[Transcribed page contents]
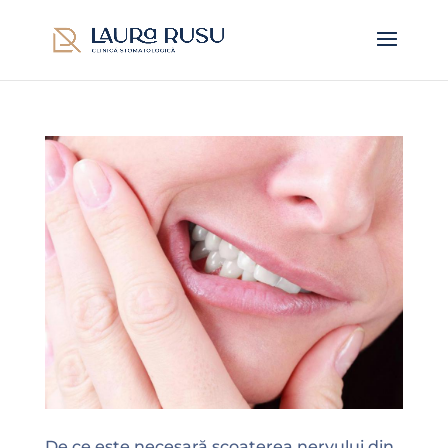
De ce este necesară scoaterea nervului din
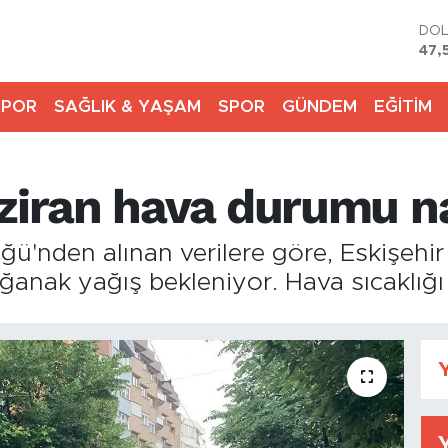
DO
47,
EU
55,
SPOR
SAĞLIK & YAŞAM
SPOR
GÜNDEM
EĞİTİM
STE
64,
GRA
651
aziran hava durumu n
BİS
13.
BIT
ğü'nden alınan verilere göre, Eskişehi
64.
anak yağış bekleniyor. Hava sıcaklığı 
Y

### [What you have to do]
The entries above should be retyped exactly, minus any pictures.

### [Task response]
De ce este necesară scoaterea nervului din
DO
47,
EU
55,
SPOR
SAĞLIK & YAŞAM
SPOR
GÜNDEM
EĞİTİM
STE
64,
GRA
651
aziran hava durumu n
BİS
13.
BIT
ğü'nden alınan verilere göre, Eskişehi
64.
anak yağış bekleniyor. Hava sıcaklığı 
Y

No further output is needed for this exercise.